At present there are no published feeding guidelines specific to donkeys. Current recommendations are to feed 0.75 of horse energy needs on a body weight basis. However, it has been shown that donkeys have a greater digestive efficiency than horses and ponies and thus, feeding them as though they were small horses results in excess energy intake and, as a consequence they become obese. The formation of feeding guidelines begins with the estimation of the energy requirement for maintenance, as this is the value upon which nutrient requirements are related to. The aim of the study was to determine the maintenance digestible energy requirements of mature donkeys during each UK season. Twenty mature donkeys (10 male, 10 female) were selected for use in the study. The donkeys were fed a diet of hay and barley straw in quantities that were adjusted to maintain body weight. An equilibration period of minimum 16 days was followed by a five day total faecal collection; this was carried out for each season. Food and faecal samples were analysed for dry matter (DM), organic matter (OM), digestible energy (DE), crude protein (CP), neutral-detergent fibre (NDF) and acid-detergent fibre (ADF); nutrient and energy intakes were calculated. There was a significant seasonal effect on all intakes except NDF and ADF. DM and DE intakes showed significant increases in winter compared to summer, rising by 42 and 35%, respectively. Digestible crude protein (DCP) intakes increased during winter and spring but were significantly lower in autumn compared to all other seasons.
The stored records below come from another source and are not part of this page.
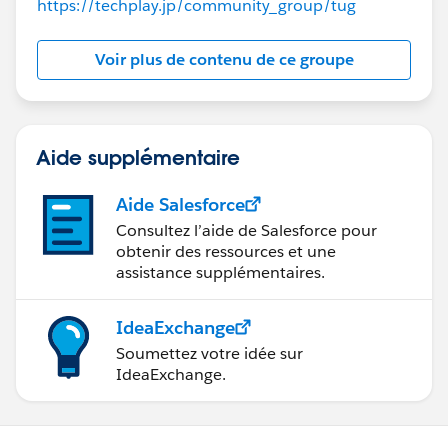
https://techplay.jp/community_group/tug
then (and as long as the phone is still working) you
might need a mobile view - I'm talking the early
Samsung 1 and 2, and android version 3 or 4 - I don't
Voir plus de contenu de ce groupe
recall what the Apple equivalents are but its probably
an Apple 1 or 2.
HTH
Aide supplémentaire
Peter
Aide Salesforce
Consultez l’aide de Salesforce pour
obtenir des ressources et une
assistance supplémentaires.
IdeaExchange
Soumettez votre idée sur
IdeaExchange.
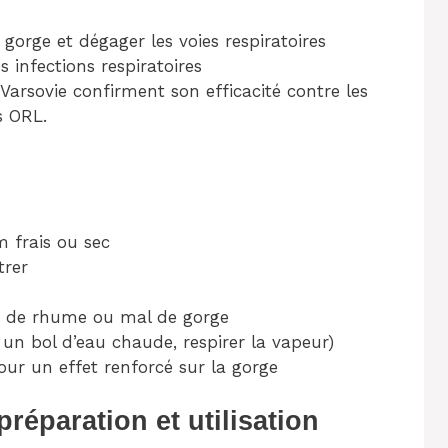
gorge et dégager les voies respiratoires
s infections respiratoires
 Varsovie confirment son efficacité contre les
s ORL.
m frais ou sec
trer
as de rhume ou mal de gorge
 un bol d’eau chaude, respirer la vapeur)
our un effet renforcé sur la gorge
préparation et utilisation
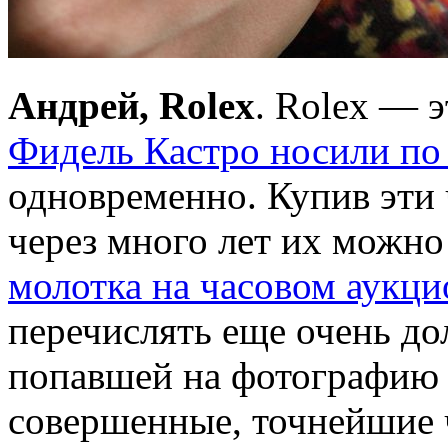
Андрей, Rolex
. Rolex — 
Фидель Кастро носили по
одновременно. Купив эти 
через много лет их можно
молотка на часовом аукци
перечислять еще очень до
попавшей на фотографию (
совершенные, точнейшие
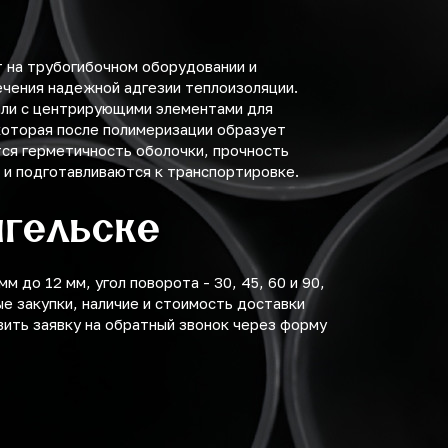
 на трубогибочном оборудовании и
ечения надежной адгезии теплоизоляции.
тали с центрирующими элементами для
которая после полимеризации образует
ся герметичность оболочки, прочность
и подготавливаются к транспортировке.
нгельске
 до 12 мм, угол поворота - 30, 45, 60 и 90,
е закупки, наличие и стоимость доставки
вить заявку на обратный звонок через форму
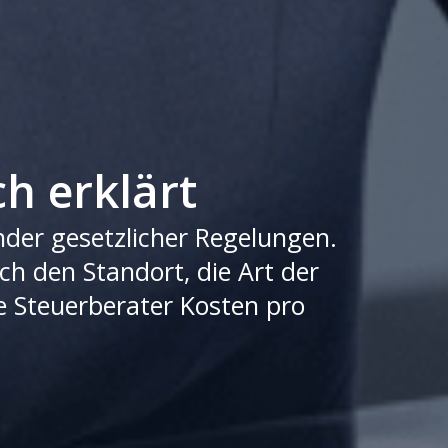
h erklärt
der gesetzlicher Regelungen.
ch den Standort, die Art der
e Steuerberater Kosten pro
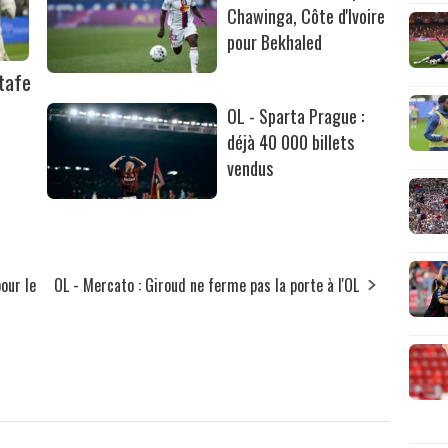
Chawinga, Côte d'Ivoire
pour Bekhaled
tafe
OL - Sparta Prague :
déjà 40 000 billets
vendus
our le
OL - Mercato : Giroud ne ferme pas la porte à l'OL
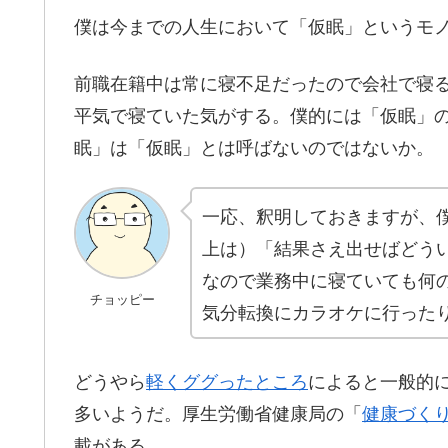
僕は今までの人生において「仮眠」というモ
前職在籍中は常に寝不足だったので会社で寝る
平気で寝ていた気がする。僕的には「仮眠」の
眠」は「仮眠」とは呼ばないのではないか。
一応、釈明しておきますが、
上は）「結果さえ出せばどう
なので業務中に寝ていても何
チョッピー
気分転換にカラオケに行った
どうやら
軽くググったところ
によると一般的に
多いようだ。厚生労働省健康局の「
健康づくり
載がある。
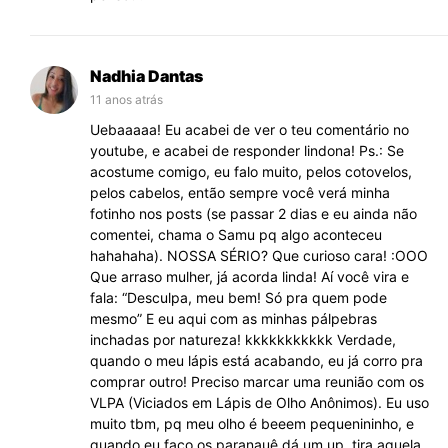
Nadhia Dantas
11 anos atrás
Uebaaaaa! Eu acabei de ver o teu comentário no
youtube, e acabei de responder lindona! Ps.: Se
acostume comigo, eu falo muito, pelos cotovelos,
pelos cabelos, então sempre você verá minha
fotinho nos posts (se passar 2 dias e eu ainda não
comentei, chama o Samu pq algo aconteceu
hahahaha). NOSSA SÉRIO? Que curioso cara! :OOO
Que arraso mulher, já acorda linda! Aí você vira e
fala: “Desculpa, meu bem! Só pra quem pode
mesmo” E eu aqui com as minhas pálpebras
inchadas por natureza! kkkkkkkkkkk Verdade,
quando o meu lápis está acabando, eu já corro pra
comprar outro! Preciso marcar uma reunião com os
VLPA (Viciados em Lápis de Olho Anônimos). Eu uso
muito tbm, pq meu olho é beeem pequenininho, e
quando eu faço os paranauê dá um up, tira aquela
A strong seasonal effect was exerted on all in vivo digestibilities although there was no effect of sex. OM, NDF and ADF intakes were affected by sex with male animals having higher intakes compared to female animals. Comparison of these results with NRC (1989) horse requirements showed a considerably reduced requirement by donkeys for energy and protein and thus it was concluded that feeding tables specific to horses are not suitable for calculating donkey requirements.